L’Est de la RDC : un test pour l’Afrique et la communauté internationale
Félix Tshisekedi a rappelé que la situation sécuritaire dans l’Est de la République démocratique du Congo reste marquée par l’activisme persistant de groupes armés, les déplacements massifs de populations, les violations des droits humains et les ingérences extérieures. Selon lui, cette crise n’est pas seulement une épreuve nationale, mais un véritable « test » pour l’Afrique et la communauté internationale.
« Depuis plusieurs années, la partie orientale de mon pays est confrontée à une situation sécuritaire et humanitaire grave, marquée par l’activisme des groupes armés, les déplacements massifs de populations civiles, les violations des droits humains, les atteintes à son intégrité territoriale et les ingérences extérieures. Cette réalité n’est pas seulement une épreuve nationale. Elle est un test pour notre région, pour l’Afrique et pour la communauté internationale », a-t-il souligné.
Un appel à la paix « vérifiable sur le terrain »
Tout en réaffirmant son attachement au dialogue, Félix Tshisekedi a salué les initiatives diplomatiques en cours, notamment les processus de Washington et de Doha, soutenus par l’Union africaine. Cependant, il a insisté sur la nécessité d’une paix non seulement promise, mais concrète et vérifiable sur le terrain.
« La paix ne peut pas rester une promesse suspendue. Elle doit se traduire par des actes concrets, elle doit être vérifiable sur le terrain. Elle doit restaurer l’autorité de l’État, garantir la protection des populations civiles, permettre le retour digne, volontaire et sécurisé des déplacés et des réfugiés. Elle doit enfin ouvrir la voie à la justice, à la réparation et à la réconciliation », a-t-il martelé.
Le président congolais a appelé à un engagement renouvelé pour replacer l’être humain au cœur de toute démarche de paix. Il a plaidé pour que les dirigeants fassent prévaloir la responsabilité sur l’indifférence, le droit sur la force, la vérité sur la propagande, et la justice sur l’impunité.

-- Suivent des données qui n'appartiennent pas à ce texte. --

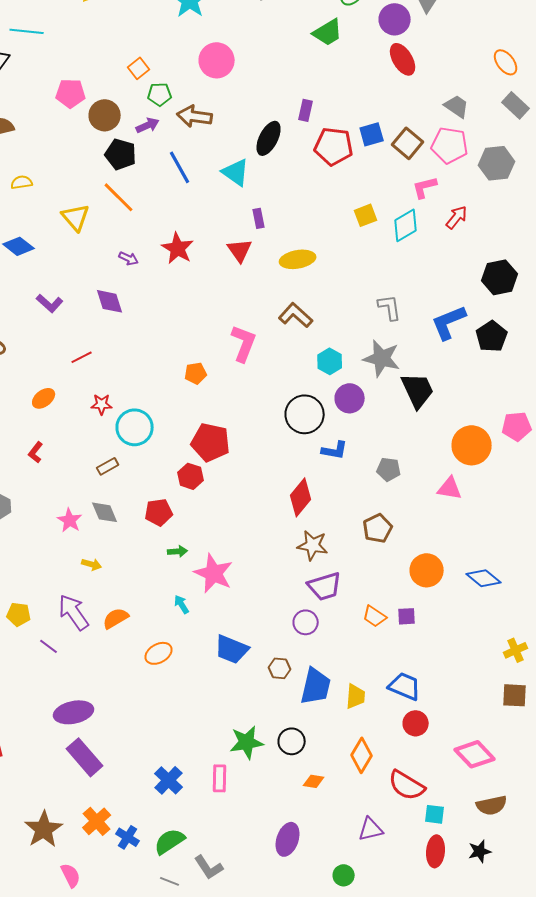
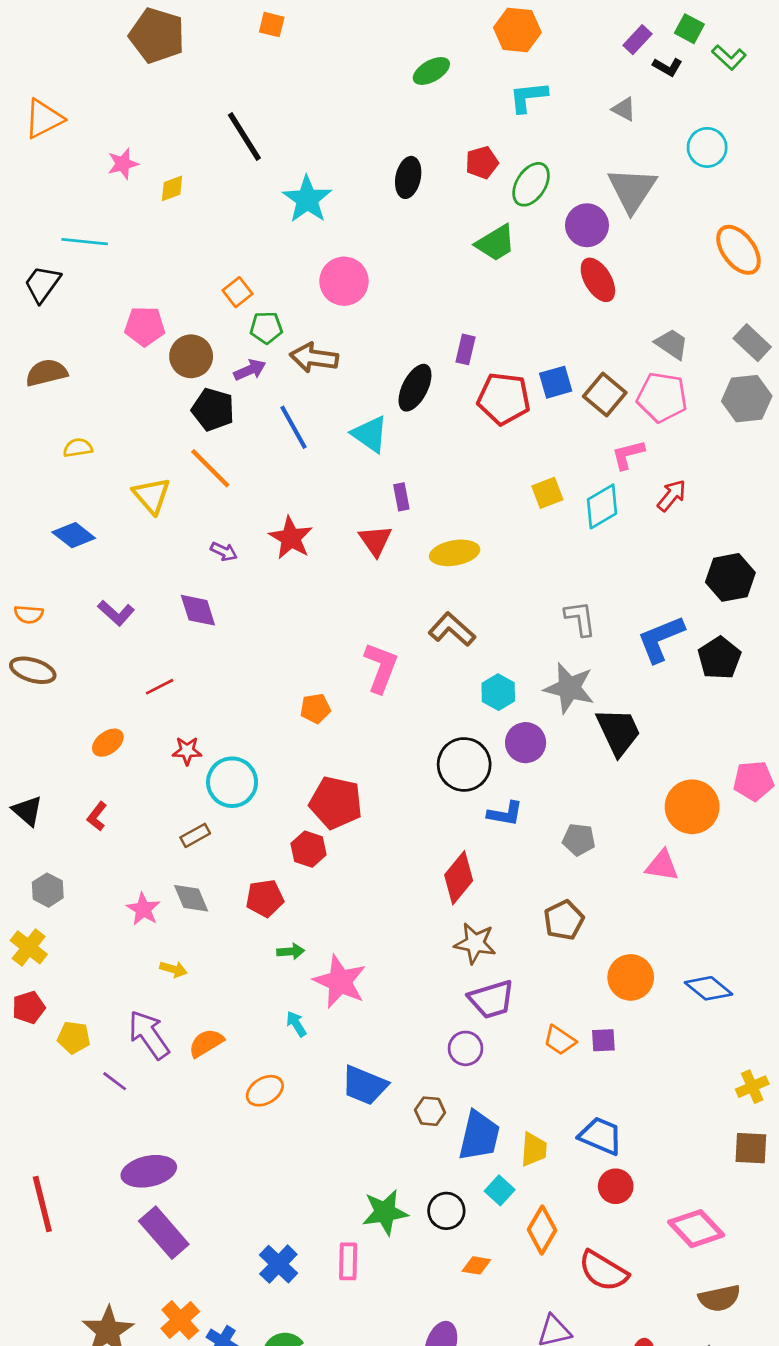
orange ellipse: (506, 62) -> (739, 250), moved, size x1.4
gray hexagon: (497, 163) -> (747, 399), moved
cyan square: (435, 814) -> (500, 1190), moved, turned 35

« À l’heure où nous commémorons les 80 ans de l’entrée en vigueur de la Charte des Nations Unies, notre responsabilité n’est pas seulement d’en célébrer l’héritage ; elle est d’en faire vivre la promesse. Cette promesse est simple, mais immense : préserver les générations futures du fléau de la guerre. Elle n’a rien perdu de son actualité. Elle nous oblige. Si nous voulons réellement mettre fin aux guerres, nous devons commencer par restaurer la force du droit. Si nous voulons réellement défendre le droit international, nous devons l’appliquer avec constance, sans sélectivité et sans complaisance », a-t-il conclu.
Cet appel intervient alors que, malgré les accords de paix signés et les négociations en cours, la situation dans l’Est de la RDC continue de se dégrader. Les divergences entre les parties et le manque de mise en œuvre des engagements freinent les efforts en faveur d’une paix durable. Félix Tshisekedi a rappelé que l’appel de Luanda ne doit pas rester une déclaration de plus, mais devenir un engagement concret pour défendre le droit international et protéger les populations civiles.